• WHAT YOU ARE ASKED TO DO: All of the data below should be repeated exactly. Pictures should not be included.

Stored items
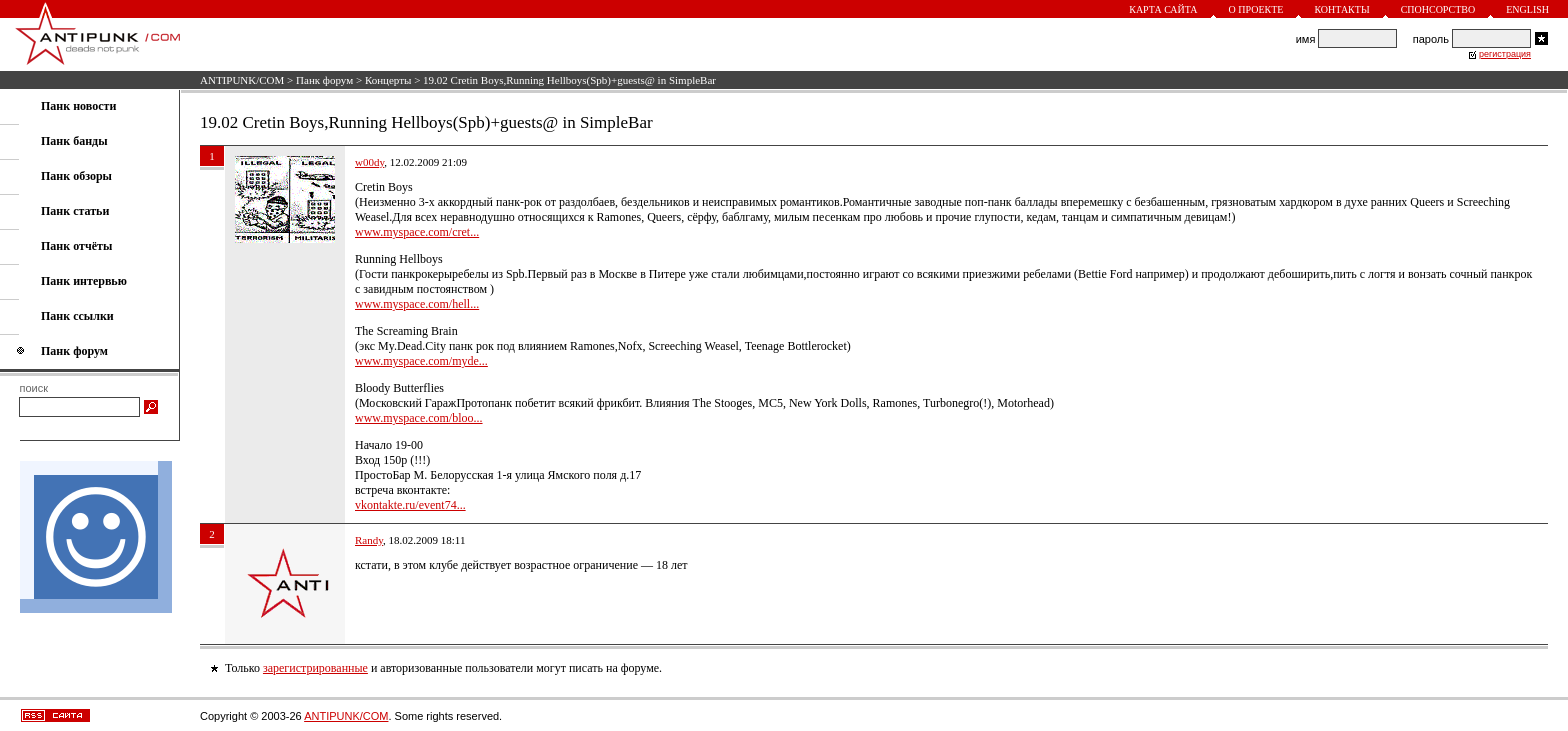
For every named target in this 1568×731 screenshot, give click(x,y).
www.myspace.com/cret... (417, 232)
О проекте (1256, 9)
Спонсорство (1438, 9)
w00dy (369, 162)
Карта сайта (1163, 9)
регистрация (1505, 54)
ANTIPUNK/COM (242, 80)
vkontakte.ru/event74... (410, 505)
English (1527, 9)
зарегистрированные (315, 668)
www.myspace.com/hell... (417, 304)
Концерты (388, 80)
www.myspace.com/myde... (421, 361)
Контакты (1341, 9)
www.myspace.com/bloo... (419, 418)
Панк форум (324, 80)
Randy (369, 540)
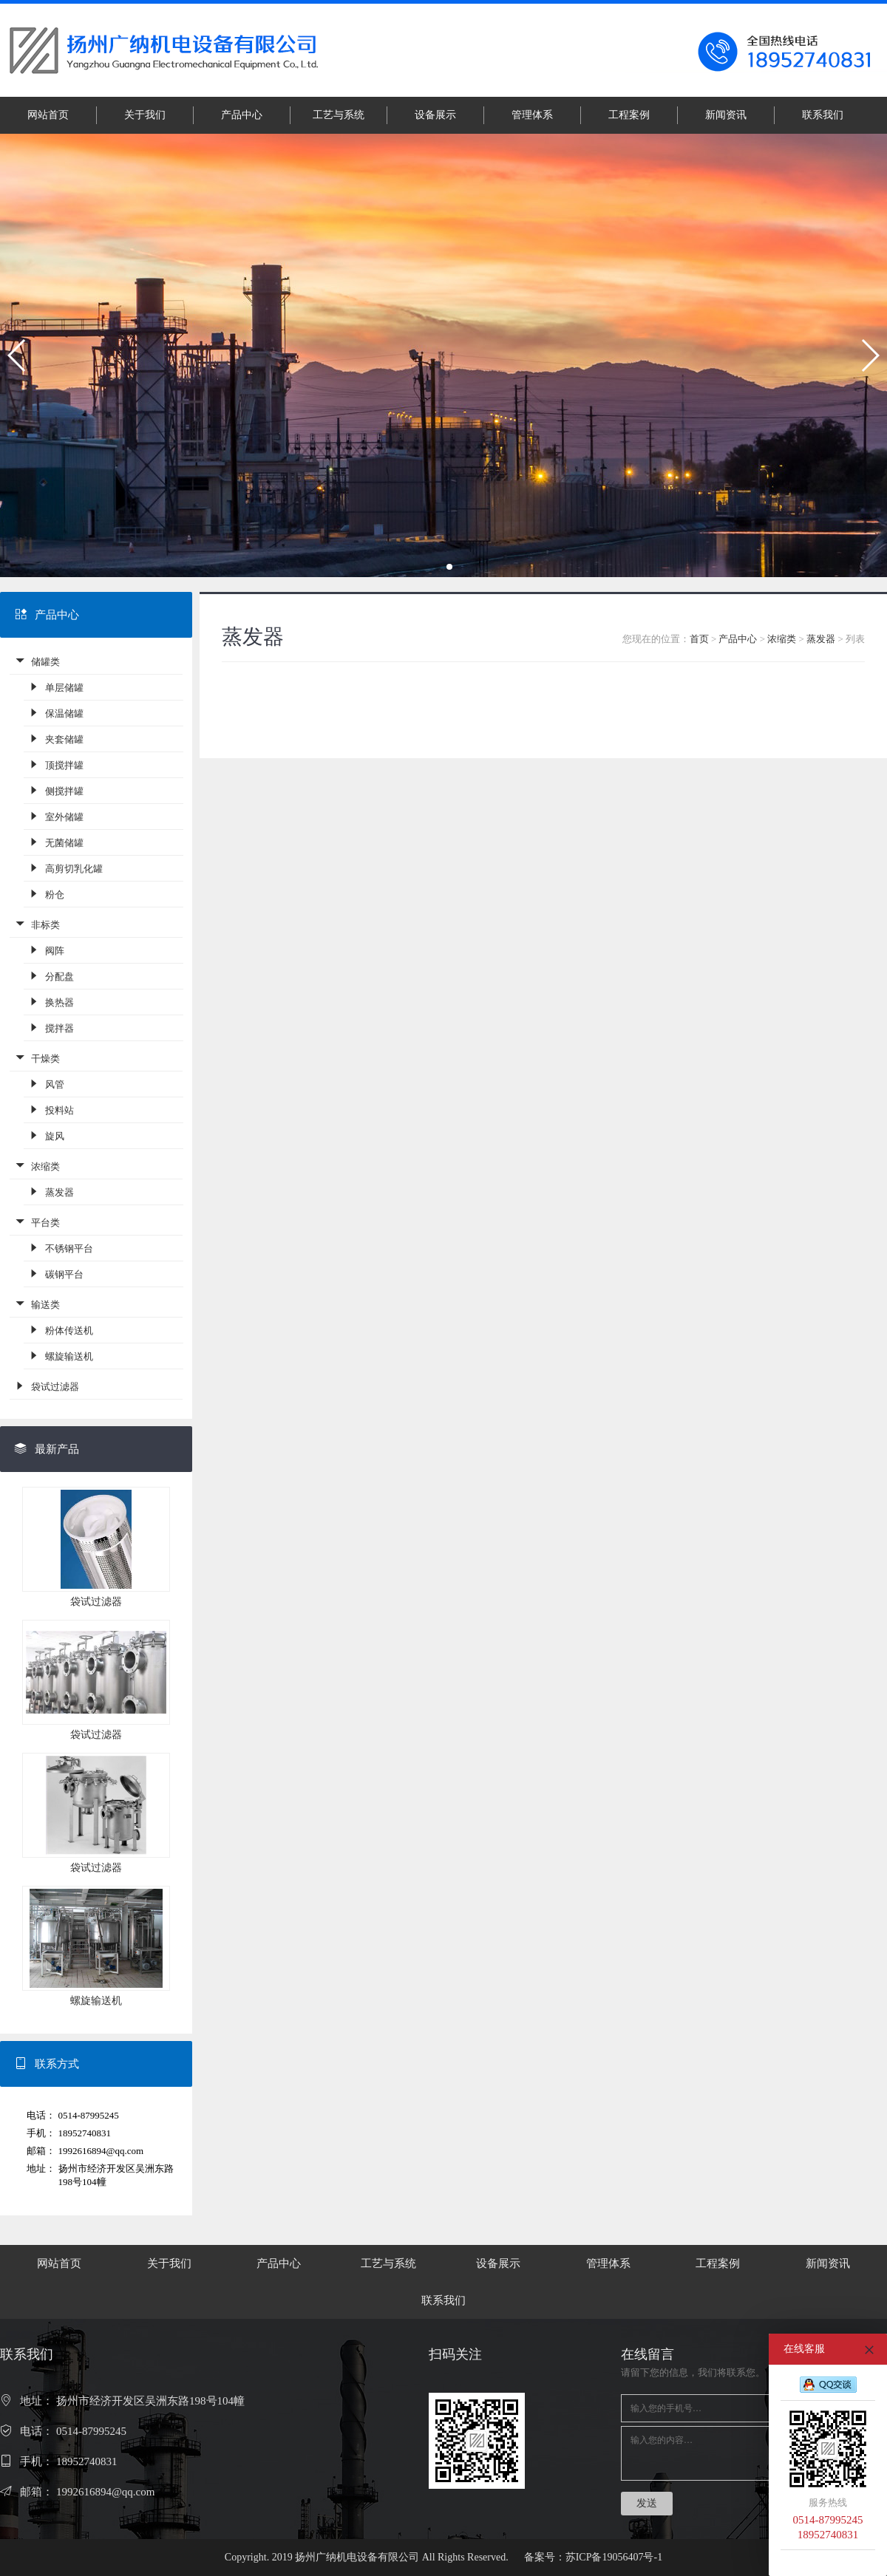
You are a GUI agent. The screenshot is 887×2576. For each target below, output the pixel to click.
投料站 (51, 1109)
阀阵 (46, 950)
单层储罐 (56, 687)
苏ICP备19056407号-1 (613, 2557)
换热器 (51, 1001)
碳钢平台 (56, 1273)
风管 (46, 1083)
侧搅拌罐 (56, 790)
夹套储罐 (56, 738)
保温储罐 (56, 712)
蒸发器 (51, 1191)
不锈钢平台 (60, 1247)
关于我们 (145, 114)
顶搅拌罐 (56, 764)
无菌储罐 (56, 842)
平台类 (37, 1222)
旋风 (46, 1135)
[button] (17, 355)
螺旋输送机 (60, 1355)
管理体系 (532, 114)
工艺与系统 (338, 114)
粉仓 (46, 893)
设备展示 (435, 114)
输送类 (37, 1304)
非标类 (37, 924)
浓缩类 (37, 1165)
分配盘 (51, 976)
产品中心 (241, 114)
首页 (699, 638)
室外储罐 (56, 816)
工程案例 (629, 114)
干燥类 (37, 1058)
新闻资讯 (726, 114)
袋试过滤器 (46, 1386)
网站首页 (48, 114)
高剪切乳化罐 (65, 868)
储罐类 (37, 661)
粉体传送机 (60, 1329)
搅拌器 (51, 1027)
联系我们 (822, 114)
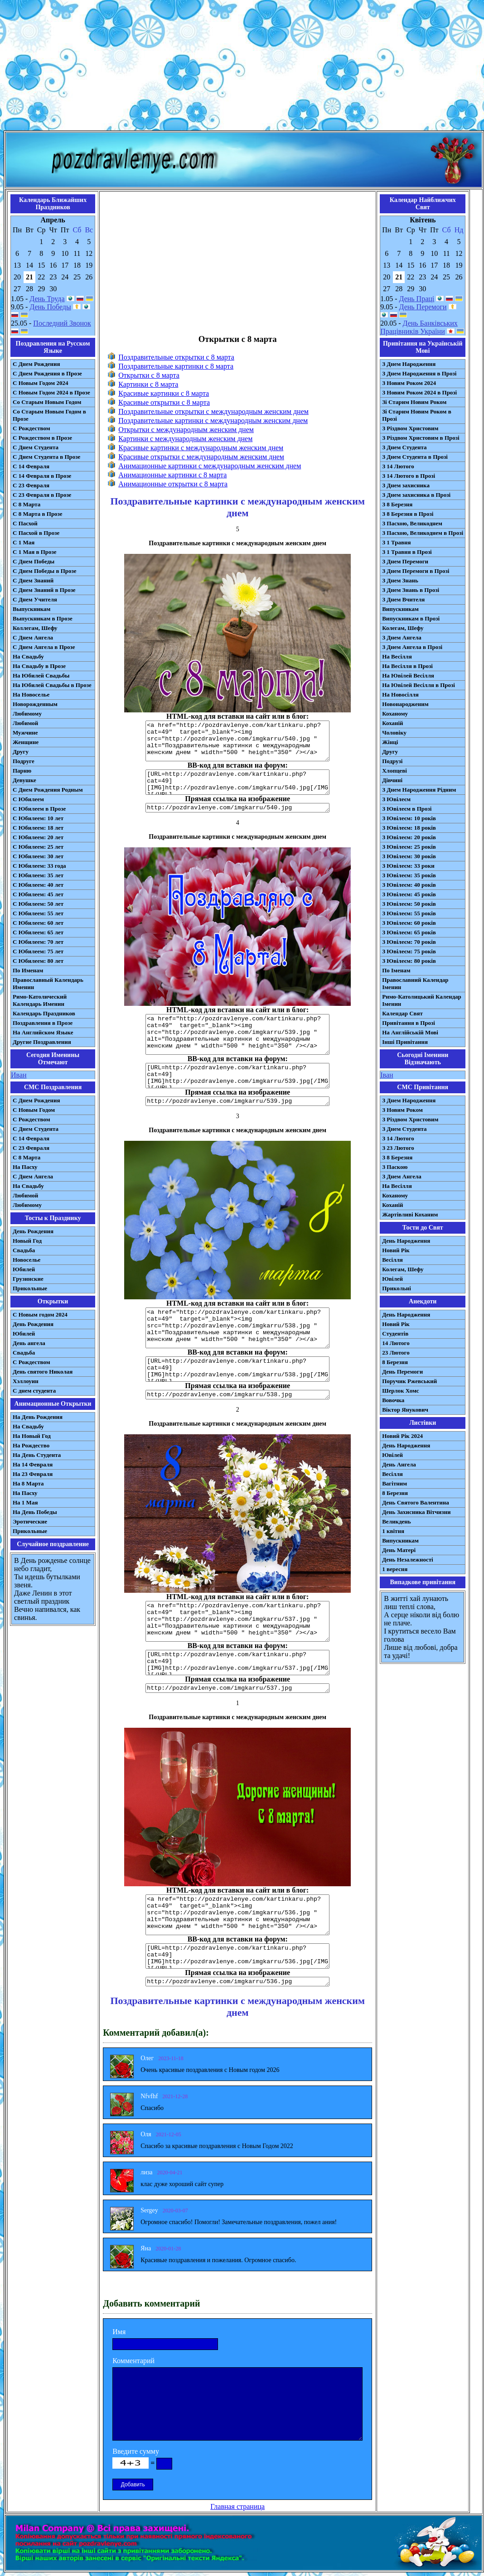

• EXERCISE RESULT:
For every named target in this 1568×731 screenshot, give click(x,y).
www.myspace.com/cret... (417, 232)
О проекте (1256, 9)
Спонсорство (1438, 9)
w00dy (369, 162)
Карта сайта (1163, 9)
регистрация (1505, 54)
ANTIPUNK/COM (242, 80)
vkontakte.ru/event74... (410, 505)
English (1527, 9)
зарегистрированные (315, 668)
www.myspace.com/hell... (417, 304)
Концерты (388, 80)
www.myspace.com/myde... (421, 361)
Контакты (1341, 9)
www.myspace.com/bloo... (419, 418)
Панк форум (324, 80)
Randy (369, 540)
You are a GUI agent. The screenshot is 887×2576. For each target below, output the pixel to click.
投料站 (51, 1109)
阀阵 (46, 950)
单层储罐 (56, 687)
苏ICP备19056407号-1 (613, 2557)
换热器 (51, 1001)
碳钢平台 (56, 1273)
风管 (46, 1083)
侧搅拌罐 (56, 790)
夹套储罐 (56, 738)
保温储罐 (56, 712)
蒸发器 (51, 1191)
不锈钢平台 (60, 1247)
关于我们 (145, 114)
顶搅拌罐 (56, 764)
无菌储罐 (56, 842)
平台类 (37, 1222)
旋风 (46, 1135)
[button] (17, 355)
螺旋输送机 (60, 1355)
管理体系 (532, 114)
工艺与系统 (338, 114)
粉仓 (46, 893)
设备展示 (435, 114)
输送类 (37, 1304)
非标类 (37, 924)
浓缩类 (37, 1165)
分配盘 (51, 976)
产品中心 (241, 114)
首页 (699, 638)
室外储罐 (56, 816)
工程案例 (629, 114)
干燥类 (37, 1058)
新闻资讯 (726, 114)
袋试过滤器 (46, 1386)
网站首页 (48, 114)
高剪切乳化罐 (65, 868)
储罐类 (37, 661)
粉体传送机 (60, 1329)
搅拌器 (51, 1027)
联系我们 (822, 114)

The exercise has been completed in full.